It’s clear that there has been a lot of recent market movement toward self-service business intelligence (SSBI) in the many vendor offerings that are out there. The Data Science community is also becoming more concerned that business users may not understand or misinterpret the data that is available, which could lead to incorrect results. (data science in Malaysia)
Experienced data scientists are very good at analysing, comparing, drilling down into, and viewing data in a way that allows them to get useful market intelligence from the data. In business, people who don’t have a lot of experience with data can make mistakes and not see important things.
Thus, even though self-service business intelligence platforms are available now, skilled data technologists may still be need to help business users get strategic intelligence and then show it to them in a way that is easy to understand. Self-service BI is more than a set of tools that are easy to find and use.
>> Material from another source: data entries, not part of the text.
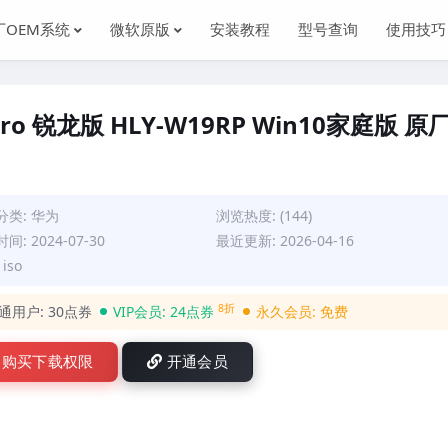
厂OEM系统
微软原版
安装教程
型号查询
使用技巧
Pro 锐龙版 HLY-W19RP Win10家庭版 原
分类:
华为
浏览热度: (144)
间: 2024-07-30
最近更新: 2026-04-16
iso
8折
通用户:
30点券
VIP会员:
24点券
永久会员:
免费
购买下载权限
开通会员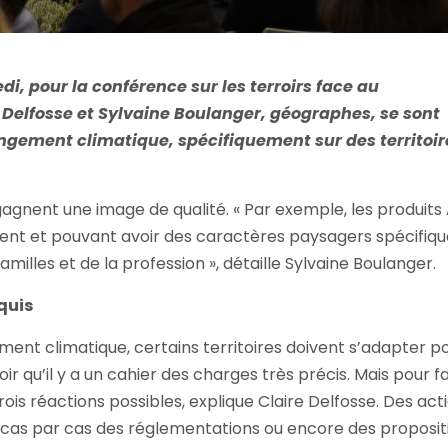
edi, pour la conférence sur les terroirs face au
 Delfosse et Sylvaine Boulanger, géographes, se sont
ngement climatique, spécifiquement sur des territoir
 gagnent une image de qualité. « Par exemple, les produit
ent et pouvant avoir des caractères paysagers spécifiqu
amilles et de la profession », détaille Sylvaine Boulanger.
quis
ent climatique, certains territoires doivent s’adapter p
voir qu’il y a un cahier des charges très précis. Mais pour fa
rois réactions possibles, explique Claire Delfosse. Des act
 cas par cas des réglementations ou encore des proposit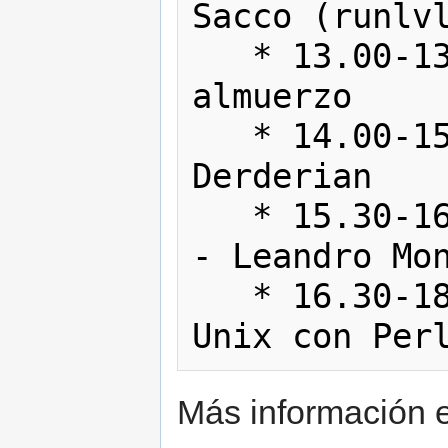
Sacco (runlvl
   * 13.00-13.59 - Pausa para 
almuerzo

   * 14.00-15.30 - PyGTK - Javier 
Derderian

   * 15.30-16.30 - Libera tus videos 
- Leandro Mon
   * 16.30-18.00 - Usando señales de 
Más información e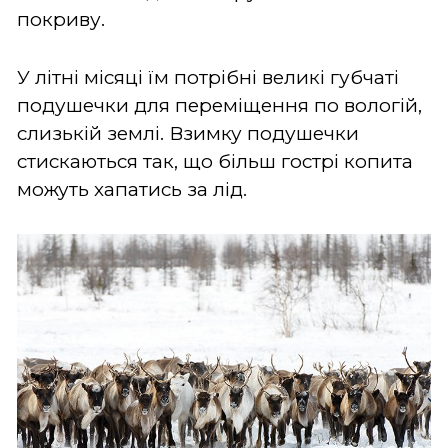
покриву.
У літні місяці їм потрібні великі губчаті
подушечки для переміщення по вологій,
слизькій землі. Взимку подушечки
стискаються так, що більш гострі копита
можуть хапатись за лід.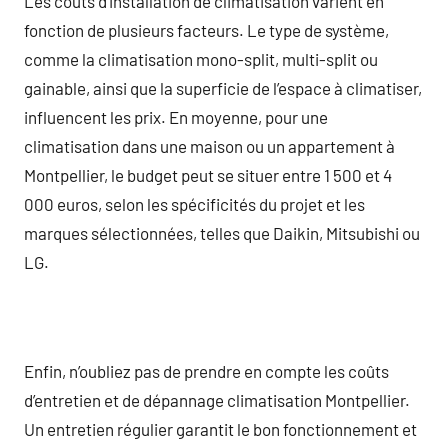
Les coûts d’installation de climatisation varient en
fonction de plusieurs facteurs. Le type de système,
comme la climatisation mono-split, multi-split ou
gainable, ainsi que la superficie de l’espace à climatiser,
influencent les prix. En moyenne, pour une
climatisation dans une maison ou un appartement à
Montpellier, le budget peut se situer entre 1 500 et 4
000 euros, selon les spécificités du projet et les
marques sélectionnées, telles que Daikin, Mitsubishi ou
LG.
Enfin, n’oubliez pas de prendre en compte les coûts
d’entretien et de dépannage climatisation Montpellier.
Un entretien régulier garantit le bon fonctionnement et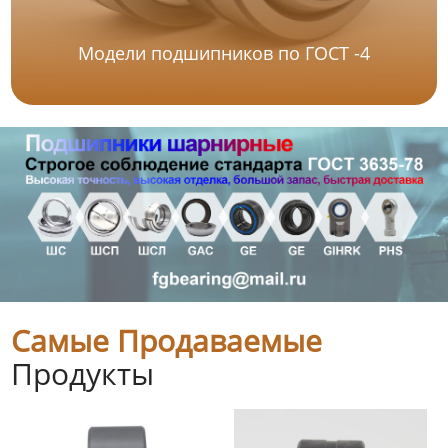
Модели подшипников по ГОСТ -4
Самые Продаваемые
Продукты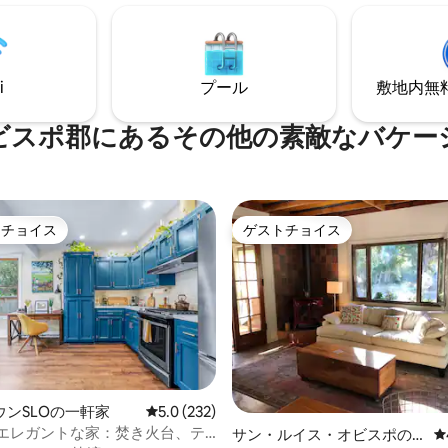
注：4名様以上の追加ゲスト1名
ム、2バスルームには、高級リネ
泊25ドルがかかります。 許可番号H
ての必需品が備わっています。
-0408 -2023
キでは、夕日を眺めながらワイ
だり、日の出を眺めながらコー
i
プール
敷地内無料駐
んだりできます。
ビスポ郡にあるその他の素敵なバケー
トチョイス
ゲストチョイス
ゲストチョイスです。
ゲストチョイス
中4.97つ星の平均評価
ウンSLOの一軒家
レビュー232件、5つ星中5.0つ星の平均評価
5.0 (232)
年のエレガントな家：焚き火台、テ
サン・ルイス・オビスポの
レ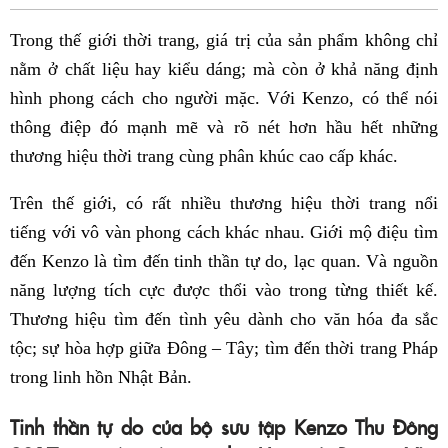
Fac
Trong thế giới thời trang, giá trị của sản phẩm không chỉ
nằm ở chất liệu hay kiểu dáng; mà còn ở khả năng định
hình phong cách cho người mặc. Với Kenzo, có thể nói
thông điệp đó mạnh mẽ và rõ nét hơn hầu hết những
thương hiệu thời trang cùng phân khúc cao cấp khác.
Trên thế giới, có rất nhiều thương hiệu thời trang nổi
tiếng với vô vàn phong cách khác nhau. Giới mộ điệu tìm
đến Kenzo là tìm đến tinh thần tự do, lạc quan. Và nguồn
năng lượng tích cực được thổi vào trong từng thiết kế.
Thương hiệu tìm đến tình yêu dành cho văn hóa đa sắc
tộc; sự hòa hợp giữa Đông – Tây; tìm đến thời trang Pháp
trong linh hồn Nhật Bản.
Tinh thần tự do của bộ sưu tập Kenzo Thu Đông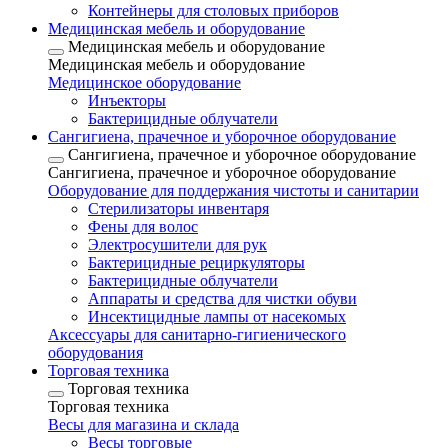
Контейнеры для столовых приборов
Медицинская мебель и оборудование
Медицинская мебель и оборудование
Медицинская мебель и оборудование
Медицинское оборудование
Инъекторы
Бактерицидные облучатели
Сангигиена, прачечное и уборочное оборудование
Сангигиена, прачечное и уборочное оборудование
Сангигиена, прачечное и уборочное оборудование
Оборудование для поддержания чистоты и санитарии
Стерилизаторы инвентаря
Фены для волос
Электросушители для рук
Бактерицидные рециркуляторы
Бактерицидные облучатели
Аппараты и средства для чистки обуви
Инсектицидные лампы от насекомых
Аксессуары для санитарно-гигиенического
оборудования
Торговая техника
Торговая техника
Торговая техника
Весы для магазина и склада
Весы торговые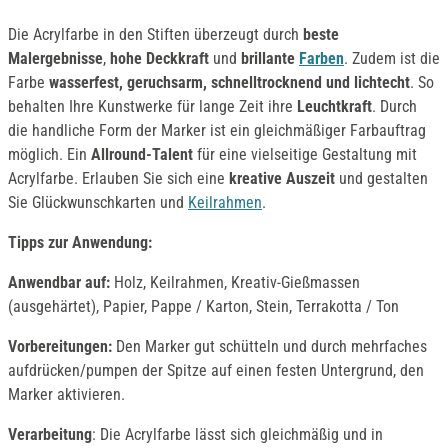
Die Acrylfarbe in den Stiften überzeugt durch
beste
Malergebnisse
,
hohe Deckkraft
und
brillante
Farben
. Zudem ist die
Farbe
wasserfest, geruchsarm, schnelltrocknend und lichtecht
. So
behalten Ihre Kunstwerke für lange Zeit ihre
Leuchtkraft
. Durch
die handliche Form der Marker ist ein gleichmäßiger Farbauftrag
möglich. Ein
Allround-Talent
für eine vielseitige Gestaltung mit
Acrylfarbe. Erlauben Sie sich eine
kreative Auszeit
und gestalten
Sie Glückwunschkarten und
Keilrahmen
.
Tipps zur Anwendung:
Anwendbar auf:
Holz, Keilrahmen, Kreativ-Gießmassen
(ausgehärtet), Papier, Pappe / Karton, Stein, Terrakotta / Ton
Vorbereitungen:
Den Marker gut schütteln und durch mehrfaches
aufdrücken/pumpen der Spitze auf einen festen Untergrund, den
Marker aktivieren.
Verarbeitung
: Die Acrylfarbe lässt sich gleichmäßig und in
It also includes a lot more than that.
Data for Analytics (data science in Malaysia)
In the post An Introduction to Self-Service Business Intelligence, the author talks about how an average person can “filter, group, or segment” data for Analytics without having to know how to use business intelligence systems, which was the case with traditional BI. SSBI doesn’t work like that: “One size does not fit all.” Before designing a self-service business intelligence platform, the IT team should pay close attention to the needs and expectations of the users in question. Self-service BI systems must be flexible and scalable so that they can be use by a wide range of people, even though only a few people are super-users.
He says in Why We Must Rethink Self-Service BI that the danger is making complex tools available to people who don’t know how to use them. Even though it’s not good to rely too much on data technology teams in the long run, there must be enough caution to make sure that some key technical people lead the business users at all levels in how they use their data and what tools they use to get the best results.
It’s not good for people to be left alone with sensitive data or technical tools without having been properly trained. DATAVERSITYarticle ®’s “Self-Service Business Intelligence” is a lot of text. Is it right for everyone? tries to figure out how to move from a traditional BI landscape to self-service BI.
Self-Service BI and Self-Service Analytics (data science in Malaysia)
Self-Service BI and Self-Service Analytics may not be able to replace Data Scientists, but they may help them.
In self-service BI, business users can use a guided analytics platform to find their own solutions without the help of a data technologist. However, the Forbes post “Why Self-Service Analytics Won’t Replace Data Analytics Professionals, May Help Them” shows that this goal is still a long way off, with technologies like OLAP and data discovery only meeting some of the needs of users. User: I want complete freedom from technical experts, but I’m not sure I’m ready for all of the new self-service BI technologies and tools that are out there yet!
In the case of data discovery, users have often been drawn to dazzling graphics, but they may have forgotten about the basics of getting meaningful insights from data patterns. Modern self-service BI tools are easy to find, but most business users prefer to stay with one business application instead of switching to a separate self-service analytics platform all the time.
Users want to be able to quickly get and combine data from different sources, then explore and query the data to get quick business insights that can help them make quick decisions. In some ways, new technologies like big data and Hadoop have made this possible. Interpreting and combing complex data to find useful insights is still a long way off.
How to Make Business Intelligence Self-Service
New technology problems keep coming up, and they require a thorough understanding of the entire Data Management ecosystem, which includes big data, Hadoop, data discovery, data visualisation, and other technologies.
Hidden costs of Self-Service BI initiatives raises an important operational issue for those who work with Self-Service BI projects. This is what the article says. As different data analysts work on their own projects at different times, there is a chance that SSBI’s overhead costs will go up. The simultaneous running of the same datasets with the same results will also use up system resources. On the other hand, analytics that are done for a specific purpose or for a small group of people can be hard to read and cost more. When one person or group makes data models, and another person or group makes reports, this can happen a lot. As a result, it might be better to make clear assumptions about data preparation, data modelling, and reports at the start of the project.
There are problems with self-service BI, like data security and data governance.
Consider hiring data security and Data Governance experts to make sure that a new self-service BI implementation goes through pre- and post-implementation checks for security, as well as Data Governance experts to make sure that the data is safe.
There are many reasons why data security on self-service BI platforms is important, including: Digital privacy measures to keep data from being see by people who don’t belong to the company, the prevention of internal misuse, and the avoidance of human errors when people use the data. You can find out more about how to make sure that Self-Service BI is properly govern in an article called Getting the Most Out of Your Self-Service Analytics. The article has a checklist for Data Governance.
There are still some self-service BI platforms that don’t have the right data security and Data Governance controls in place. The data preparation tools in good self-service BI platforms store, manage, and provide access to the source data, prepared data, and data models in a way that doesn’t stifle the ability to do self-service analytics.